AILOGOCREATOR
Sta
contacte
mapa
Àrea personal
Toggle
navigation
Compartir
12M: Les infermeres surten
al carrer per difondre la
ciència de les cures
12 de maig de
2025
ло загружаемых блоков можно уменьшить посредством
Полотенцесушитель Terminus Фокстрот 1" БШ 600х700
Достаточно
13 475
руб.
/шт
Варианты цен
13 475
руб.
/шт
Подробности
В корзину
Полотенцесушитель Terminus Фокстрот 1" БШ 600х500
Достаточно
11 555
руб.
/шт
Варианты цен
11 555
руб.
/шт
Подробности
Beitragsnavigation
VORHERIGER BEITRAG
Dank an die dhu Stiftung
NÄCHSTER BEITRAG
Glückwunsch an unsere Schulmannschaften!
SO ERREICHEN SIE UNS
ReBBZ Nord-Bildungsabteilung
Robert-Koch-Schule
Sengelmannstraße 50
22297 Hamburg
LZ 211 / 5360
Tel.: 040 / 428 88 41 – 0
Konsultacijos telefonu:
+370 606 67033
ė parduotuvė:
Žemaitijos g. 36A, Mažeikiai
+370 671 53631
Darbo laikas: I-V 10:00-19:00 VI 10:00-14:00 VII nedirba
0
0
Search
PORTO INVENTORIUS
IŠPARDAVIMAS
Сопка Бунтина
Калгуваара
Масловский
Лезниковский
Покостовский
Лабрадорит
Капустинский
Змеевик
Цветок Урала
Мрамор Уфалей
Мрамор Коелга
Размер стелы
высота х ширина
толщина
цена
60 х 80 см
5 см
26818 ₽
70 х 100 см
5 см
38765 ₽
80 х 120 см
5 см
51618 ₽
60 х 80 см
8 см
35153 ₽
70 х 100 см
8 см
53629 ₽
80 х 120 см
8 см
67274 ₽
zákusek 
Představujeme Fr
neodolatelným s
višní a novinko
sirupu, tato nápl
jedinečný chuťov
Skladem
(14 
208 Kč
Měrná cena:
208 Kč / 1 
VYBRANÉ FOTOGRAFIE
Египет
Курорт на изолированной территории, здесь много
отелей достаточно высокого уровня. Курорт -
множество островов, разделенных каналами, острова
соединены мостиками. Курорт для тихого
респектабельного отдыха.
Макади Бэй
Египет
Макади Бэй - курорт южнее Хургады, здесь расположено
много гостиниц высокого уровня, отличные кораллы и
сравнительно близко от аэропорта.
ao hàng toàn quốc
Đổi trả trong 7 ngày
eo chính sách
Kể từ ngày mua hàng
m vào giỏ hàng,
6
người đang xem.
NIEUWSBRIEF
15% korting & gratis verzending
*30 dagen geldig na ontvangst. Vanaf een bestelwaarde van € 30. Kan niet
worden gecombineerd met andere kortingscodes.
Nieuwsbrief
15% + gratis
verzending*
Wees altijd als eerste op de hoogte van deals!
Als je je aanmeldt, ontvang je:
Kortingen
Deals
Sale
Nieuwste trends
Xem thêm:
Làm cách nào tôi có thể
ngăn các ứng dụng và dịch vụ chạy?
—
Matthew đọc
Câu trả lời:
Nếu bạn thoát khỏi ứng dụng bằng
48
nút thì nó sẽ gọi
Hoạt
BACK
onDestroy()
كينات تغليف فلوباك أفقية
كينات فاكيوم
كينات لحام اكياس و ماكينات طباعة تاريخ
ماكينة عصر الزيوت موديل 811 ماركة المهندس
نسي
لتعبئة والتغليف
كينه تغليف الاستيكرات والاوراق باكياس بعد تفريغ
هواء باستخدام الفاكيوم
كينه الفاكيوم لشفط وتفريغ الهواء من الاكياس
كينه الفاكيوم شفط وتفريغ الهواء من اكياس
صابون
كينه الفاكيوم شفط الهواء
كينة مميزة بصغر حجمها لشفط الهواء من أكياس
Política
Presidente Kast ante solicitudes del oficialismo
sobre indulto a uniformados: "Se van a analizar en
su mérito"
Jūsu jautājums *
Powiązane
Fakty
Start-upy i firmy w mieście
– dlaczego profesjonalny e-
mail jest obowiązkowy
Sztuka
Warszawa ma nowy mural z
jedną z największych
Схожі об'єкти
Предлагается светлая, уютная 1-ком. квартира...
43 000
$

> **Task instructions**
Print the lines of the material, exactly and only, from the line that contains "Jūsu jautājums *" down to and including the final line.

> **Task answer**
Jūsu jautājums *
Powiązane
Fakty
Start-upy i firmy w mieście
– dlaczego profesjonalny e-
mail jest obowiązkowy
Sztuka
Warszawa ma nowy mural z
jedną z największych
Схожі об'єкти
Предлагается светлая, уютная 1-ком. квартира...
43 000
$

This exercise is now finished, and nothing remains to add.